▶ _EXERCISE INPUTS_:
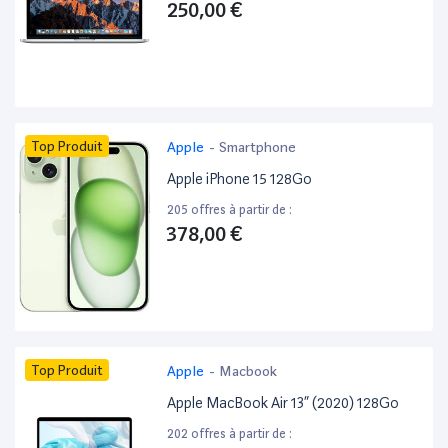
250,00 €
Top Produit
Apple
-
Smartphone
Apple iPhone 15 128Go
205 offres à partir de :
378,00 €
Top Produit
Apple
-
Macbook
Apple MacBook Air 13” (2020) 128Go
202 offres à partir de :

▶ _THE TASK_: Review the preceding data and report every line that includes the string "Apple".

▶ _EXERCISE OUTPUT_:
Apple
Apple iPhone 15 128Go
Apple
Apple MacBook Air 13” (2020) 128Go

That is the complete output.